The sheriff's warning comes as road conditions have technically improved, with most major thoroughfares now clear of snow and ice. However, authorities say this has only increased the danger by allowing local motorists to resume their normal driving patterns.
"We had three days of relative peace," said Captain Denise Hartwell of the South Carolina Highway Patrol. "People stayed home. Accident rates plummeted. For 72 beautiful hours, no one tried to merge onto I-85 at 34 miles per hour while looking at their phone. It was the safest this county has been since 1987."
Emergency management officials confirmed that during the snowstorm, 911 calls related to traffic incidents dropped by 94 percent — a figure they attribute entirely to residents being unable to leave their homes rather than any improvement in driving ability.
"The snow didn't make them better drivers. It just trapped them," explained Dr. Richard Huang, a traffic safety researcher at Clemson University. "The moment that ice melts, you're going to see F-150s doing 85 in a 45 through Cherrydale while the driver eats a biscuit with both hands. That's not pessimism. That's data."
Local authorities have identified several specific threats that will return as roads clear, including:
- Drivers treating Woodruff Road as a "no-rules Mad Max hellscape"
- The complete inability to use a roundabout correctly
- Aggressive tailgating on Pleasantburg while simultaneously refusing to exceed 22 mph
- Left-lane camping on I-385 "as if it were a constitutional right"
- The Pelham Road Publix parking lot, which officials have classified as a "Level 5 hazard zone"
"I've worked traffic enforcement for 19 years," said Sergeant Tom Bledsoe. "I've seen a woman put on mascara, eat yogurt, and FaceTime her sister simultaneously while merging onto Haywood Road. During the snow, she stayed home. Now she's back out there. They're all back out there."
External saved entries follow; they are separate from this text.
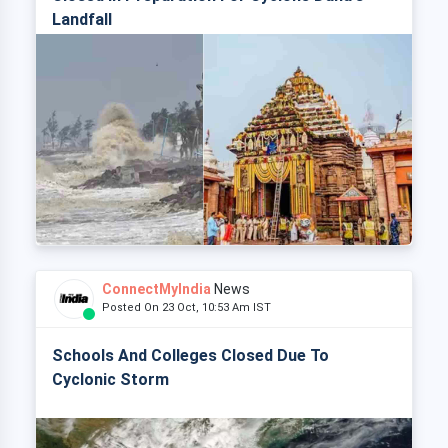
Landfall
ConnectMyIndia
News
Posted On 23 Oct, 10:53 Am IST
Schools And Colleges Closed Due To
Cyclonic Storm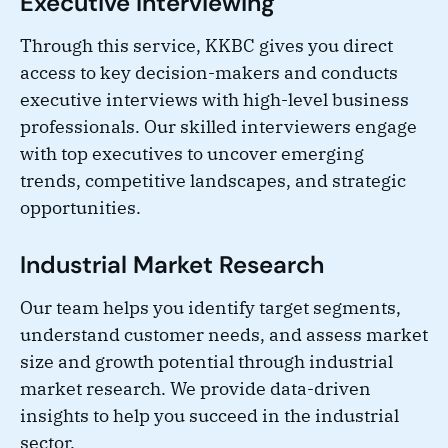
Executive Interviewing
Through this service, KKBC gives you direct
access to key decision-makers and conducts
executive interviews with high-level business
professionals. Our skilled interviewers engage
with top executives to uncover emerging
trends, competitive landscapes, and strategic
opportunities.
Industrial Market Research
Our team helps you identify target segments,
understand customer needs, and assess market
size and growth potential through industrial
market research. We provide data-driven
insights to help you succeed in the industrial
sector.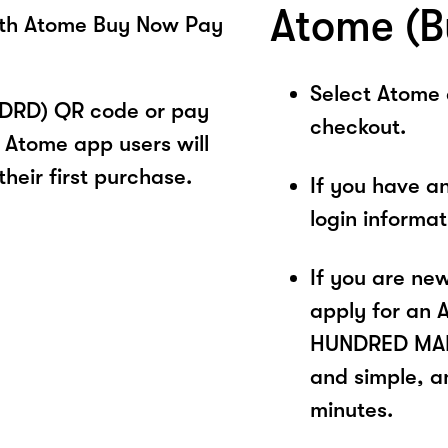
Atome (B
ith Atome Buy Now Pay
Select Atome
DRD) QR code or pay
checkout.
 Atome app users will
heir first purchase.
If you have a
login informa
If you are ne
apply for an 
HUNDRED MALA
and simple, a
minutes.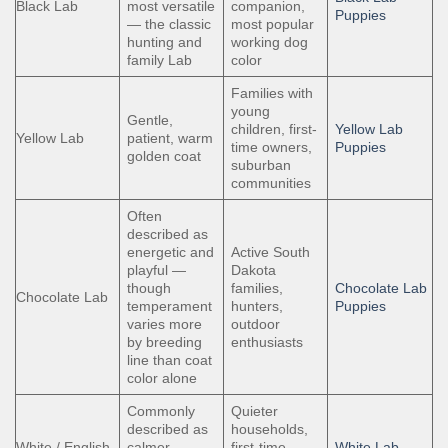
Black Lab
most versatile
companion,
Puppies
— the classic
most popular
hunting and
working dog
family Lab
color
Families with
young
Gentle,
children, first-
Yellow Lab
Yellow Lab
patient, warm
time owners,
Puppies
golden coat
suburban
communities
Often
described as
energetic and
Active South
playful —
Dakota
though
families,
Chocolate Lab
Chocolate Lab
temperament
hunters,
Puppies
varies more
outdoor
by breeding
enthusiasts
line than coat
color alone
Commonly
Quieter
described as
households,
White / English
calmer —
first-time
White Lab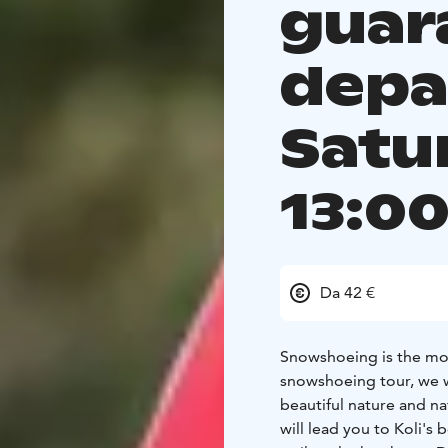
guar
depa
Satu
13:0
Da 42 €
Snowshoeing is the most
snowshoeing tour, we w
beautiful nature and n
will lead you to Koli's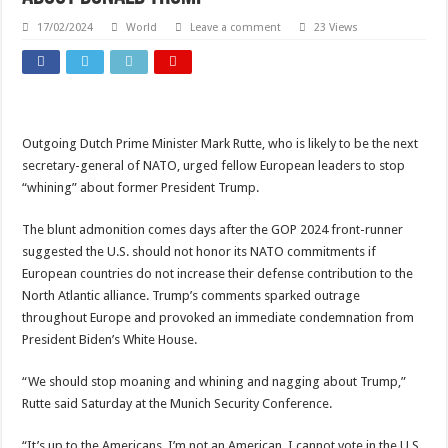
17/02/2024
World
Leave a comment
23 Views
Outgoing Dutch Prime Minister Mark Rutte, who is likely to be the next
secretary-general of NATO, urged fellow European leaders to stop
“whining” about former President Trump.
The blunt admonition comes days after the GOP 2024 front-runner
suggested the U.S. should not honor its NATO commitments if
European countries do not increase their defense contribution to the
North Atlantic alliance. Trump’s comments sparked outrage
throughout Europe and provoked an immediate condemnation from
President Biden’s White House.
“We should stop moaning and whining and nagging about Trump,”
Rutte said Saturday at the Munich Security Conference.
“It’s up to the Americans. I’m not an American, I cannot vote in the U.S.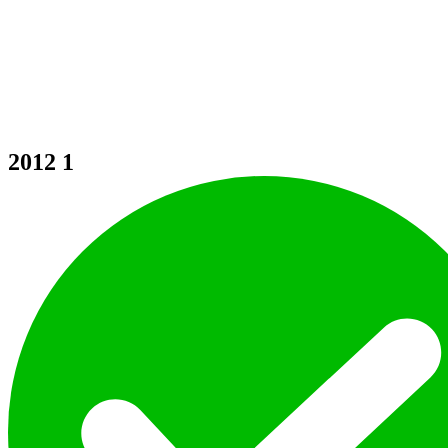
2012
1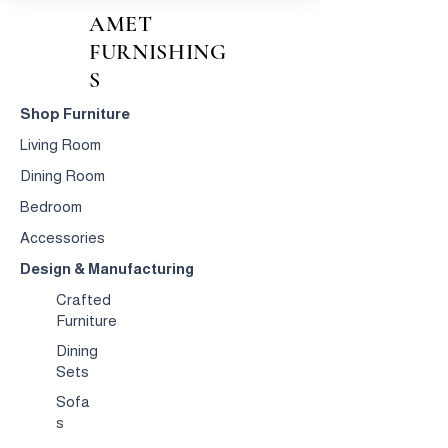
AMET
FURNISHING
S
Shop Furniture
Living Room
Dining Room
Bedroom
Accessories
Design & Manufacturing
Crafted
Furniture
Dining
Sets
Sofa
s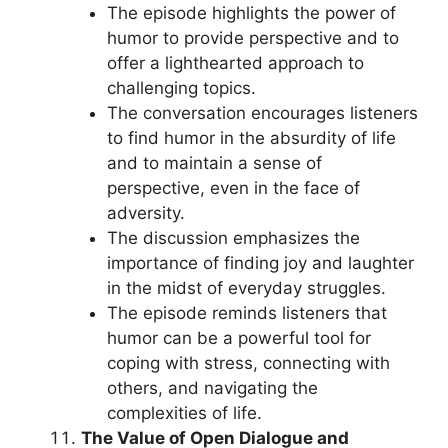
The episode highlights the power of
humor to provide perspective and to
offer a lighthearted approach to
challenging topics.
The conversation encourages listeners
to find humor in the absurdity of life
and to maintain a sense of
perspective, even in the face of
adversity.
The discussion emphasizes the
importance of finding joy and laughter
in the midst of everyday struggles.
The episode reminds listeners that
humor can be a powerful tool for
coping with stress, connecting with
others, and navigating the
complexities of life.
The Value of Open Dialogue and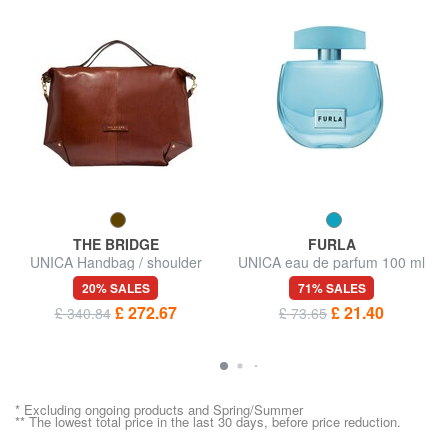
THE BRIDGE
FURLA
UNICA Handbag / shoulder
UNICA eau de parfum 100 ml
bag, leather
20% SALES
71% SALES
£ 272.67
£ 21.40
£ 340.84
£ 73.65
* Excluding ongoing products and Spring/Summer
** The lowest total price in the last 30 days, before price reduction.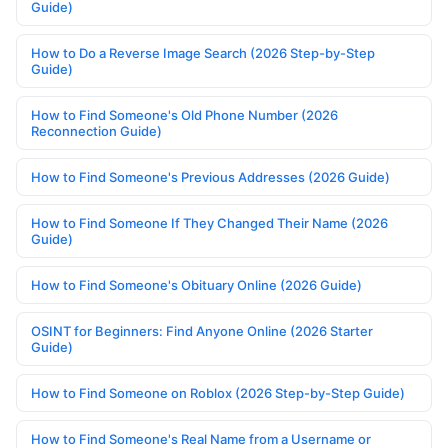
Guide)
How to Do a Reverse Image Search (2026 Step-by-Step
Guide)
How to Find Someone's Old Phone Number (2026
Reconnection Guide)
How to Find Someone's Previous Addresses (2026 Guide)
How to Find Someone If They Changed Their Name (2026
Guide)
How to Find Someone's Obituary Online (2026 Guide)
OSINT for Beginners: Find Anyone Online (2026 Starter
Guide)
How to Find Someone on Roblox (2026 Step-by-Step Guide)
How to Find Someone's Real Name from a Username or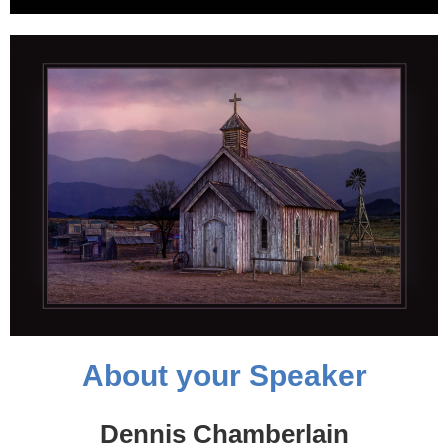
About your Speaker
Dennis Chamberlain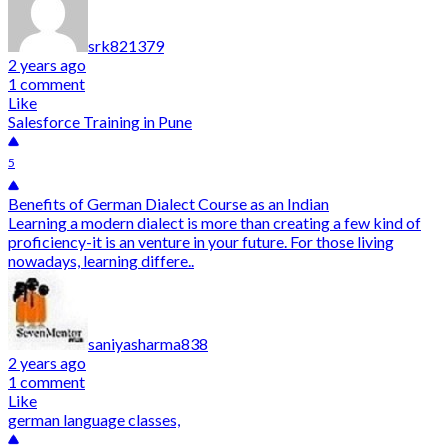
srk821379
2 years ago
1 comment
Like
Salesforce Training in Pune
5
Benefits of German Dialect Course as an Indian
Learning a modern dialect is more than creating a few kind of
proficiency-it is an venture in your future. For those living
nowadays, learning differe..
saniyasharma838
2 years ago
1 comment
Like
german language classes,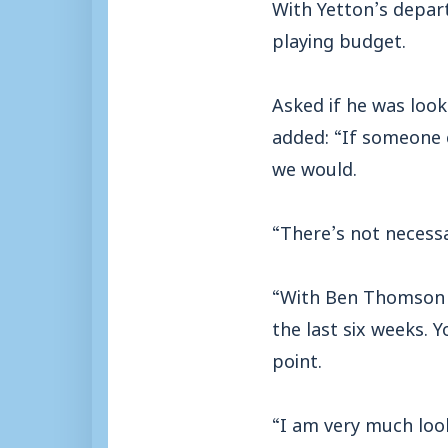
With Yetton’s depa
playing budget.
Asked if he was look
added: “If someone 
we would.
“There’s not necess
“With Ben Thomson a
the last six weeks. 
point.
“I am very much loo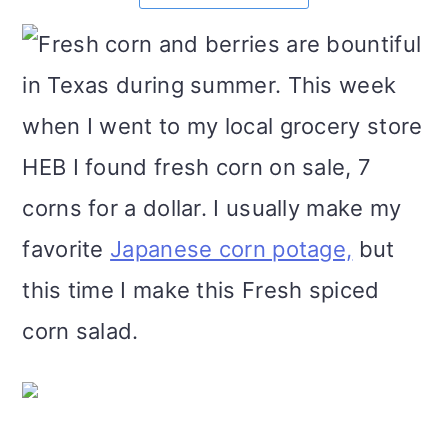
m
n
m
t
Fresh corn and berries are bountiful
a
c
a
e
in Texas during summer. This week
r
o
r
r
when I went to my local grocery store
y
n
y
HEB I found fresh corn on sale, 7
n
t
s
corns for a dollar. I usually make my
a
e
i
favorite
Japanese corn potage,
but
v
n
d
this time I make this Fresh spiced
i
t
e
corn salad.
g
b
a
a
t
r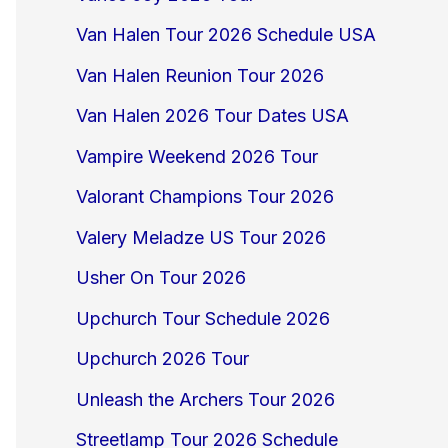
Van Halen Tour 2026 Schedule USA
Van Halen Reunion Tour 2026
Van Halen 2026 Tour Dates USA
Vampire Weekend 2026 Tour
Valorant Champions Tour 2026
Valery Meladze US Tour 2026
Usher On Tour 2026
Upchurch Tour Schedule 2026
Upchurch 2026 Tour
Unleash the Archers Tour 2026
Streetlamp Tour 2026 Schedule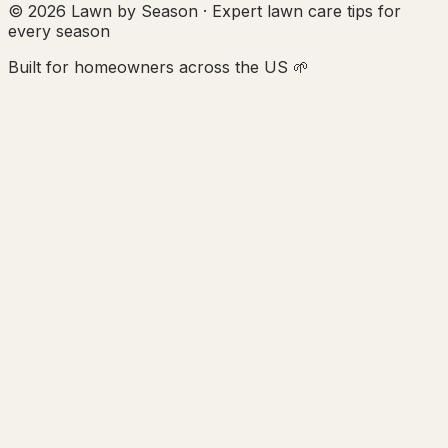
© 2026 Lawn by Season · Expert lawn care tips for
every season
Built for homeowners across the US 🌱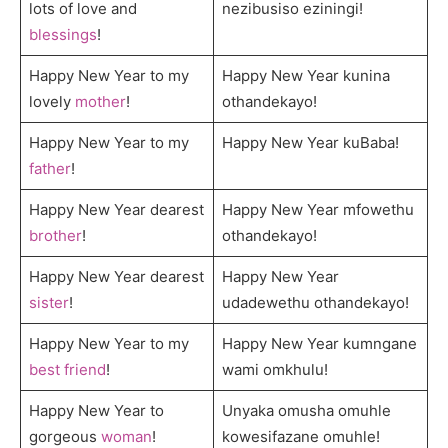
lots of love and
nezibusiso eziningi!
blessings
!
Happy New Year to my
Happy New Year kunina
lovely
mother
!
othandekayo!
Happy New Year to my
Happy New Year kuBaba!
father
!
Happy New Year dearest
Happy New Year mfowethu
brother
!
othandekayo!
Happy New Year dearest
Happy New Year
sister
!
udadewethu othandekayo!
Happy New Year to my
Happy New Year kumngane
best friend
!
wami omkhulu!
Happy New Year to
Unyaka omusha omuhle
gorgeous
woman
!
kowesifazane omuhle!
The Sheriff's Office also noted that the combination of melting snow and Greenville drivers creates a uniquely dangerous feedback loop, as drivers who already refuse to adjust speed for conditions will now also refuse to acknowledge that wet roads exist.
"They see pavement, they think summer," Hartwell said. "Doesn't matter if there's black ice on every overpass from Mauldin to Travelers Rest. If they can't see snow, the storm is over in their minds."
When asked when it would be safe to resume normal driving, Sheriff Lewis stared silently at the podium for several seconds before responding.
"I'll be honest with you," he said. "I don't know that it ever was."
At press time, a four-car pileup had already been reported on Laurens Road after a driver attempted to U-turn across five lanes of traffic to reach a Chick-fil-A.